The North News
Chandigarh, February 22
In a masterclass on bureaucratic efficiency—or the lack thereof—the Punjab government has discovered, after a leisurely 20-month delay, that one of its senior-most ministers was in charge of a department that simply did not exist. Yes, you read that correctly. The Department of Administrative Reforms, assigned to Cabinet Minister Kuldeep Singh Dhaliwal, turned out to be a figment of some overzealous administrator’s imagination.
This oversight casts a shadow not just on government efficiency but also on the media’s role in holding power to account. “Why did journalists wait for an official notification instead of questioning this glaring lapse earlier? For 20 months, not a single journalist or media outlet thought to probe the workings of this so-called ministry or ask basic questions about its existence. This episode is a sobering reminder that journalism must go beyond surface-level reporting. One can only wish that someone had broken this story long before the government admitted its blunder.”
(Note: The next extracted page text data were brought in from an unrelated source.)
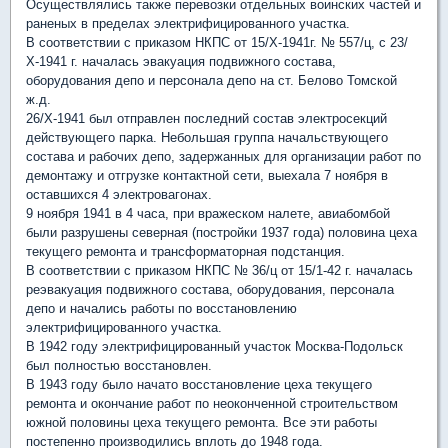
Осуществлялись также перевозки отдельных воинских частей и
раненых в пределах электрифицированного участка.
В соответствии с приказом НКПС от 15/Х-1941г. № 557/ц, с 23/
Х-1941 г. началась эвакуация подвижного состава,
оборудования депо и персонала депо на ст. Белово Томской
ж.д.
26/Х-1941 был отправлен последний состав электросекций
действующего парка. Небольшая группа начальствующего
состава и рабочих депо, задержанных для организации работ по
демонтажу и отгрузке контактной сети, выехала 7 ноября в
оставшихся 4 электровагонах.
9 ноября 1941 в 4 часа, при вражеском налете, авиабомбой
были разрушены северная (постройки 1937 года) половина цеха
текущего ремонта и трансформаторная подстанция.
В соответствии с приказом НКПС № 36/ц от 15/1-42 г. началась
реэвакуация подвижного состава, оборудования, персонала
депо и начались работы по восстановлению
электрифицированного участка.
В 1942 году электрифицированный участок Москва-Подольск
был полностью восстановлен.
В 1943 году было начато восстановление цеха текущего
ремонта и окончание работ по неоконченной строительством
южной половины цеха текущего ремонта. Все эти работы
постепенно производились вплоть до 1948 года.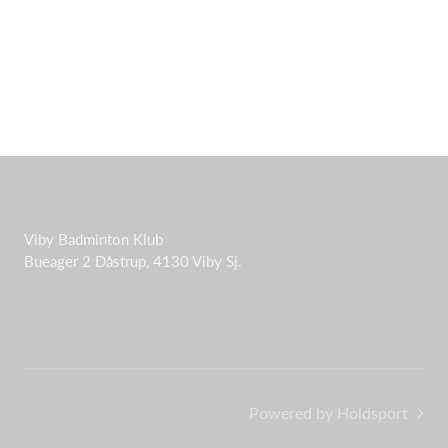
Viby Badminton Klub
Bueager 2 Dåstrup, 4130 Viby Sj.
Powered by Holdsport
The realisation dawned upon the government just as the Aam Aadmi Party (AAP) was reeling from its defeat in the New Delhi assembly elections and scrambling for ways to restore its credibility. In what can only be described as an administrative blooper, a recent government notification sheepishly clarified that Dhaliwal would henceforth be responsible solely for the NRI Affairs Department—an actual, functioning ministry.
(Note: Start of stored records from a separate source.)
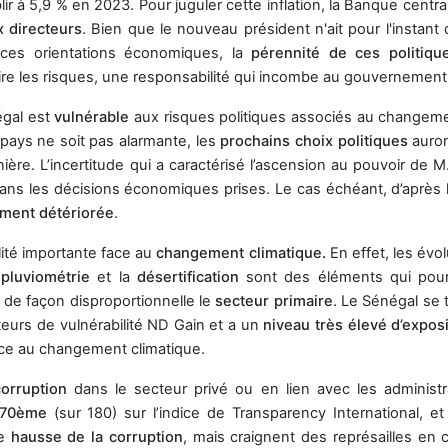
blir à 5,9 % en 2023. Pour juguler cette inflation, la Banque centr
x directeurs
. Bien que le nouveau président n'ait pour l'instant
 ces orientations économiques, la
pérennité de ces politiqu
uire les risques, une responsabilité qui incombe au gouvernement
égal est
vulnérable
aux risques politiques associés au changem
pays ne soit pas alarmante, les
prochains choix politiques
auro
nière. L’incertitude qui a caractérisé l’ascension au pouvoir de 
ans les décisions économiques prises. Le cas échéant, d’après 
ment détériorée
.
lité importante face au
changement climatique.
En effet, les évo
 pluviométrie
et la
désertification
sont des éléments qui pour
 de façon disproportionnelle le
secteur primaire
. Le Sénégal se 
teurs de vulnérabilité ND Gain et a un
niveau très élevé d’exposi
ce au changement climatique.
corruption
dans le secteur privé ou en lien avec les administr
70ème
(sur 180) sur l’indice de Transparency International, et
e
hausse de la corruption
, mais craignent des représailles en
Predictably, the opposition has pounced on this bureaucratic misadventure, calling it symptomatic of AAP’s governance. “If they can allocate ministries that don’t exist, imagine how they are running the ones that do,” quipped a senior opposition leader, barely containing his glee.
The official notification, issued with the urgency of a tortoise on a tea break, stated: “The Punjab Governor, on the advice of the Chief Minister, is pleased to make an amendment to the earlier notification regarding the portfolios of ministers with effect from February 7, 2025.” The announcement failed to explain how the ghost department had lingered in governmental records for nearly two years without anyone noticing.
As Punjab’s bureaucratic circles attempt to save face, citizens are left wondering if a minister can be put in charge of an imaginary department, what other surprises does the government have in store? Perhaps a Ministry of Unicorns and Rainbows is next.